Projet d’envergure – 28 millions d’euros -, la Fabrique est un ancien blockhaus remis à neuf avec un style architectural désormais futuriste dont émerge, depuis le 3ème étage, un bus comme en lévitation, le lieu se revendique volontiers comme un « laboratoire » de la création artistique – une SMAC, salle de musique actuelle – où s’y déroulent concerts, formation aux métiers de la musique, et expositions temporaires. C’est donc un art vivant – et inscrit dans le local – que prône un lieu devenu emblématique comme celui-ci.

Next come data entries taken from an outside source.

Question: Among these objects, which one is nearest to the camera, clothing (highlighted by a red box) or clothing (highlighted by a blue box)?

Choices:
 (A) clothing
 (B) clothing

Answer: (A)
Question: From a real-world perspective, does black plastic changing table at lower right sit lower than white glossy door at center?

« La Fabrique » : clé de voute du « quartier de la création ?
Crédit photo : Raluca Schumacher
L’Île de Nantes : un espace public ou de publicité ?
On peut néanmoins se demander dans quelle mesure l’art a-t-il été véritablement porteur de régénération urbaine. Celui-ci est en effet une condition nécessaire, mais pas suffisante, pour redonner vie à un quartier.

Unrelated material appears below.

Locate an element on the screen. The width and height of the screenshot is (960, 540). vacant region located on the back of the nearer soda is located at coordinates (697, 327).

Si l’art, mais aussi l’économie de l’art qui y est liée, ont conféré dynamisme et visibilité à l’Île, on peut néanmoins se demander s’il y a réellement eu production d’espace public, c’est-à-dire d’un espace marqué par des pratiques et des interactions quotidiennes fortes, qui en font un lieu de sociabilité (Paquot, 2009). Qu’il s’agisse de notre expérience sur place, ou encore des discussions que l’on a pu avoir avec des résidents de la ville, il semblerait que l’île demeure un espace encore relativement périphérique, bien que situé au centre. La fréquentation reste quasiment nulle les jours de semaine (comparativement au centre ville), le quartier de la création semble n’être, pour l’heure, qu’un campus esthétisé marqué par des migrations pendulaires. En revanche, l’Île des machines devient un haut lieu de sociabilité les jours non ouvrés et pendant les vacances scolaires. Ainsi, l’Île de Nantes semble pour l’instant un espace public incomplet, qui joue assurément le rôle d’un espace de publicité pour la ville et ses ambitions métropolitaines et européennes, mais pour lequel le lien avec l’urbanité du quotidien et l’inscription dans la ville reste encore à construire.
Une après-midi de semaine : l’éléphant effectue, seul, le tour de l’Ile de Nantes. Pendant les vacances ou les week-end, la foule se presse autour de l’éléphant.
Crédit photo : Raluca Schumacher
Ce n’est que le temps long qui dira dans quelle mesure l’art, considéré comme relevant autant d’initiatives individuelles que municipales, aura été à l’origine de ce renouveau urbain à l’échelle du quartier.